-- Stored data follows --
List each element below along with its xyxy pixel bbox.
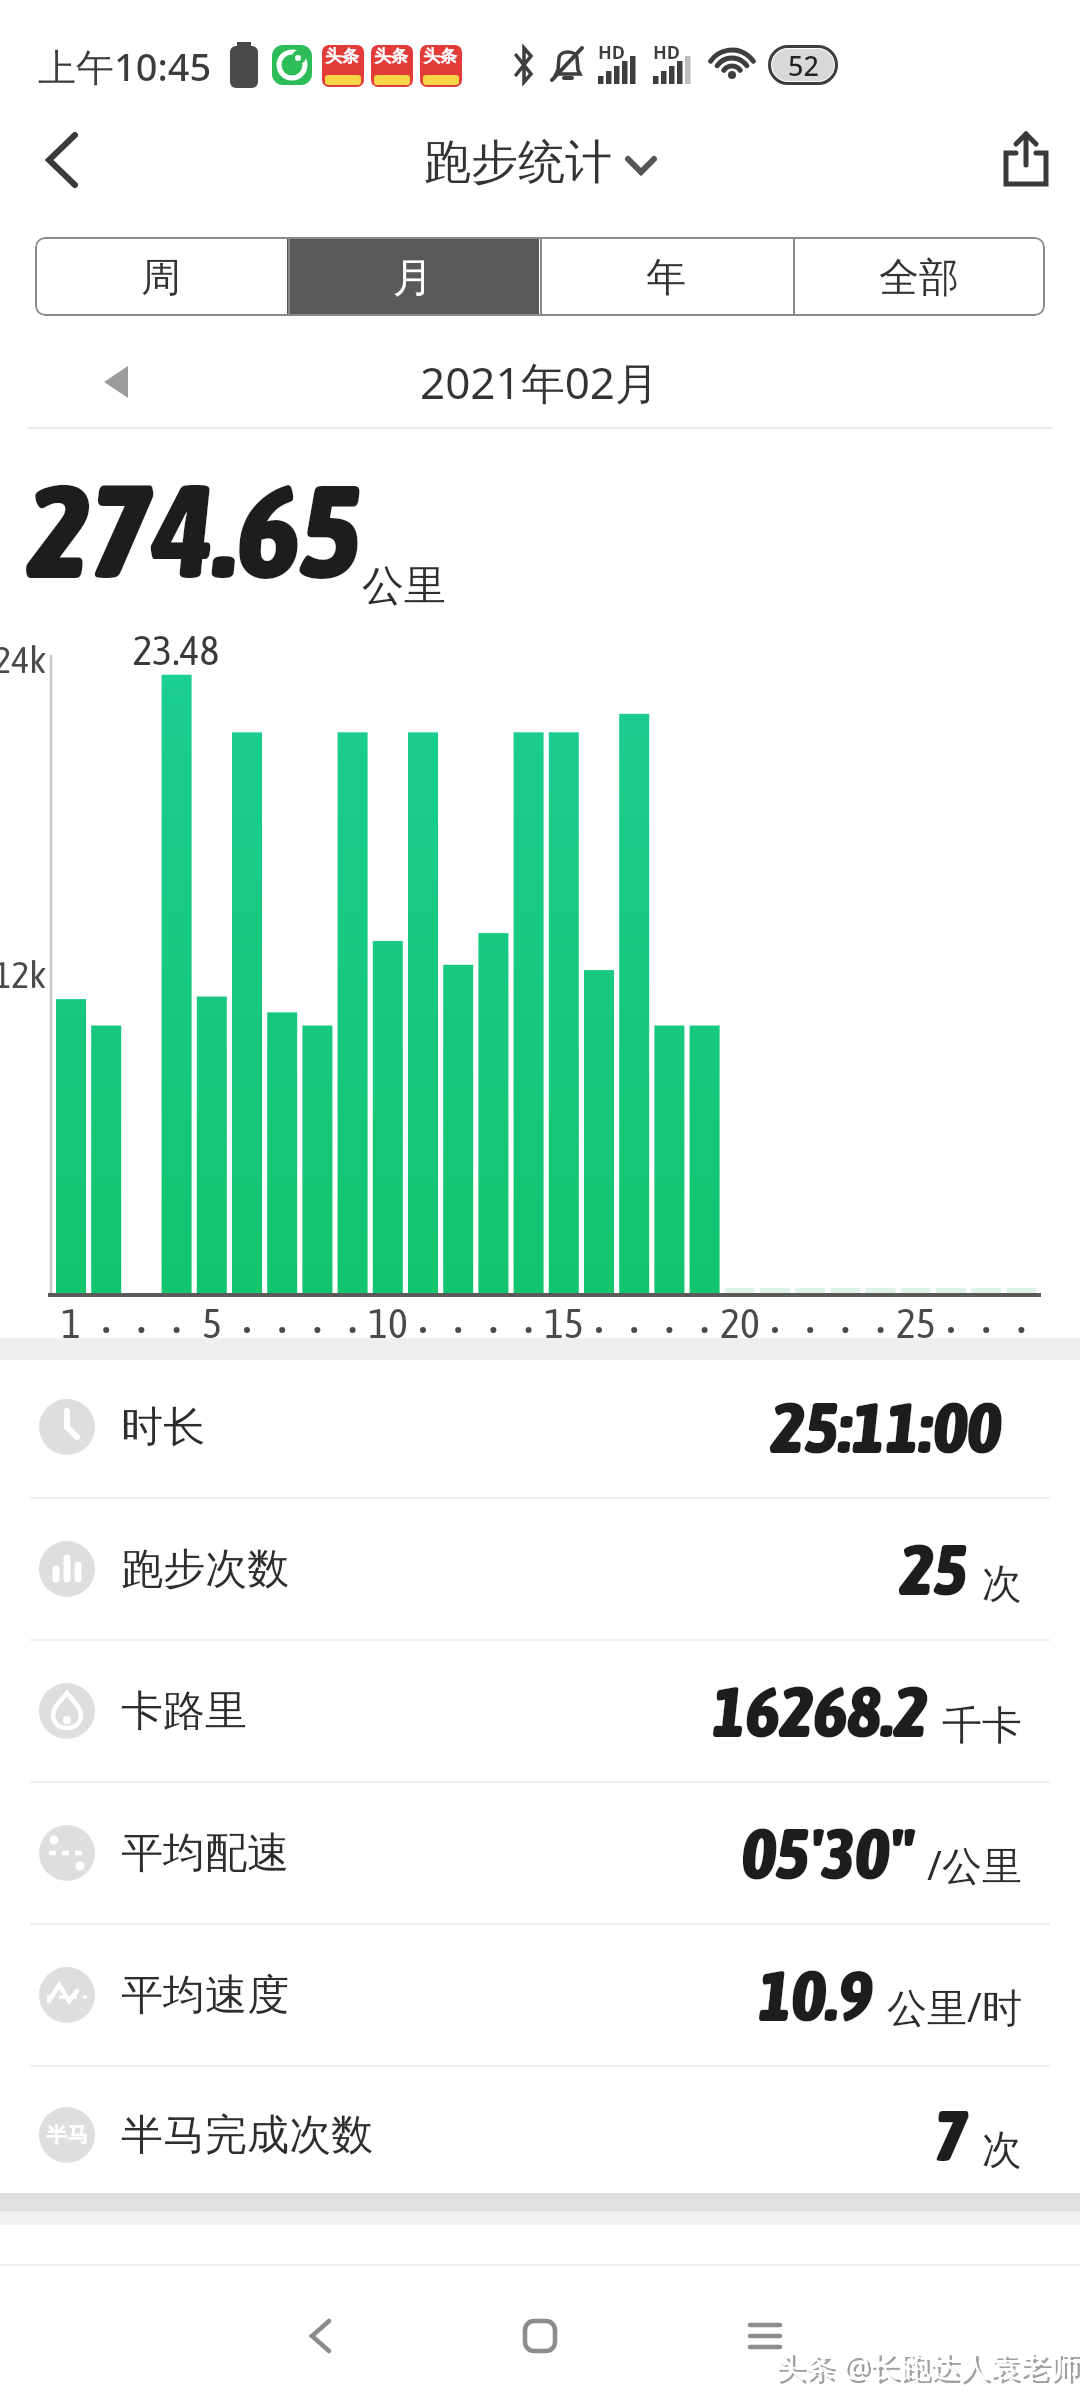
button[interactable]: 跑步次数 (0, 1499, 1080, 1639)
staticText: 平均速度 (121, 1969, 289, 2022)
button[interactable] (500, 2300, 580, 2372)
staticText: 16268.2 (712, 1670, 928, 1753)
staticText: 25:11:00 (771, 1386, 1002, 1469)
staticText: HD (598, 40, 625, 65)
staticText: 274.65 (28, 455, 362, 606)
button[interactable] (28, 118, 98, 202)
button[interactable] (88, 352, 144, 412)
staticText: /公里 (927, 1837, 1022, 1892)
staticText: 头条 @长跑达人袁老师 (775, 2345, 1080, 2386)
button[interactable] (280, 2300, 360, 2372)
staticText: 跑步统计 (424, 133, 612, 192)
button[interactable]: 年 (539, 237, 792, 316)
staticText: 2021年02月 (420, 352, 660, 412)
staticText: 1 (21, 1299, 121, 1347)
staticText: 7 (934, 2094, 968, 2177)
button[interactable]: 卡路里 (0, 1641, 1080, 1781)
staticText: 周 (141, 252, 181, 302)
staticText: 10.9 (758, 1954, 873, 2037)
staticText: 5 (162, 1299, 262, 1347)
staticText: 05'30" (742, 1812, 913, 1895)
staticText: 半马完成次数 (121, 2109, 373, 2162)
staticText: 头条 (325, 46, 359, 67)
staticText: 头条 @长跑达人袁老师 (778, 2348, 1080, 2389)
staticText: 月 (393, 252, 433, 302)
button[interactable] (725, 2300, 805, 2372)
button[interactable]: 周 (35, 237, 287, 316)
staticText: 10 (338, 1299, 438, 1347)
staticText: 头条 (374, 46, 408, 67)
staticText: 25 (900, 1528, 968, 1611)
button[interactable]: 月 (287, 237, 539, 316)
staticText: 12k (0, 953, 46, 997)
staticText: 时长 (121, 1401, 205, 1454)
staticText: 跑步次数 (121, 1543, 289, 1596)
staticText: 卡路里 (121, 1685, 247, 1738)
button[interactable]: 半马 (0, 2067, 1080, 2203)
staticText: 公里/时 (887, 1979, 1022, 2034)
staticText: 千卡 (942, 1700, 1022, 1750)
staticText: 15 (514, 1299, 614, 1347)
staticText: 25 (866, 1299, 966, 1347)
staticText: 23.48 (116, 626, 236, 674)
staticText: 平均配速 (121, 1827, 289, 1880)
staticText: 上午10:45 (38, 40, 212, 92)
staticText: 次 (982, 1558, 1022, 1608)
staticText: 半马 (46, 2122, 88, 2148)
staticText: 全部 (879, 252, 959, 302)
button[interactable]: 跑步统计 (424, 133, 656, 192)
staticText: 20 (690, 1299, 790, 1347)
button[interactable] (988, 118, 1064, 202)
staticText: HD (653, 40, 680, 65)
staticText: 公里 (362, 560, 446, 613)
staticText: 52 (788, 47, 819, 84)
button[interactable]: 平均速度 (0, 1925, 1080, 2065)
staticText: 次 (982, 2124, 1022, 2174)
button[interactable]: 全部 (792, 237, 1045, 316)
button[interactable]: 时长 (0, 1357, 1080, 1497)
button[interactable]: 平均配速 (0, 1783, 1080, 1923)
staticText: 头条 (423, 46, 457, 67)
staticText: 24k (0, 638, 46, 682)
staticText: 年 (646, 252, 686, 302)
-- Stored data concluded --
**Your instructions**.
Render all entries verbatim, excluding any pictures they hold.

**Written response**.
List each element below along with its xyxy pixel bbox.
button[interactable]: 跑步次数 (0, 1499, 1080, 1639)
staticText: 平均速度 (121, 1969, 289, 2022)
button[interactable] (500, 2300, 580, 2372)
staticText: 16268.2 (712, 1670, 928, 1753)
staticText: 25:11:00 (771, 1386, 1002, 1469)
staticText: HD (598, 40, 625, 65)
staticText: 274.65 (28, 455, 362, 606)
button[interactable] (28, 118, 98, 202)
button[interactable] (88, 352, 144, 412)
staticText: /公里 (927, 1837, 1022, 1892)
staticText: 头条 @长跑达人袁老师 (775, 2345, 1080, 2386)
button[interactable] (280, 2300, 360, 2372)
staticText: 跑步统计 (424, 133, 612, 192)
button[interactable]: 年 (539, 237, 792, 316)
staticText: 2021年02月 (420, 352, 660, 412)
staticText: 1 (21, 1299, 121, 1347)
staticText: 7 (934, 2094, 968, 2177)
button[interactable]: 卡路里 (0, 1641, 1080, 1781)
staticText: 周 (141, 252, 181, 302)
staticText: 10.9 (758, 1954, 873, 2037)
staticText: 5 (162, 1299, 262, 1347)
staticText: 05'30" (742, 1812, 913, 1895)
staticText: 半马完成次数 (121, 2109, 373, 2162)
staticText: 头条 (325, 46, 359, 67)
staticText: 头条 @长跑达人袁老师 (778, 2348, 1080, 2389)
staticText: 月 (393, 252, 433, 302)
button[interactable] (725, 2300, 805, 2372)
button[interactable]: 周 (35, 237, 287, 316)
staticText: 10 (338, 1299, 438, 1347)
staticText: 头条 (374, 46, 408, 67)
staticText: 25 (900, 1528, 968, 1611)
button[interactable]: 月 (287, 237, 539, 316)
staticText: 12k (0, 953, 46, 997)
staticText: 时长 (121, 1401, 205, 1454)
staticText: 跑步次数 (121, 1543, 289, 1596)
staticText: 卡路里 (121, 1685, 247, 1738)
button[interactable]: 半马 (0, 2067, 1080, 2203)
staticText: 公里/时 (887, 1979, 1022, 2034)
staticText: 千卡 (942, 1700, 1022, 1750)
staticText: 15 (514, 1299, 614, 1347)
staticText: 25 (866, 1299, 966, 1347)
staticText: 23.48 (116, 626, 236, 674)
staticText: 平均配速 (121, 1827, 289, 1880)
staticText: 上午10:45 (38, 40, 212, 92)
staticText: 次 (982, 1558, 1022, 1608)
staticText: 半马 (46, 2122, 88, 2148)
staticText: 全部 (879, 252, 959, 302)
button[interactable]: 跑步统计 (424, 133, 656, 192)
staticText: 20 (690, 1299, 790, 1347)
button[interactable] (988, 118, 1064, 202)
staticText: HD (653, 40, 680, 65)
staticText: 公里 (362, 560, 446, 613)
staticText: 52 (788, 47, 819, 84)
button[interactable]: 平均速度 (0, 1925, 1080, 2065)
staticText: 次 (982, 2124, 1022, 2174)
button[interactable]: 全部 (792, 237, 1045, 316)
button[interactable]: 时长 (0, 1357, 1080, 1497)
button[interactable]: 平均配速 (0, 1783, 1080, 1923)
staticText: 头条 (423, 46, 457, 67)
staticText: 24k (0, 638, 46, 682)
staticText: 年 (646, 252, 686, 302)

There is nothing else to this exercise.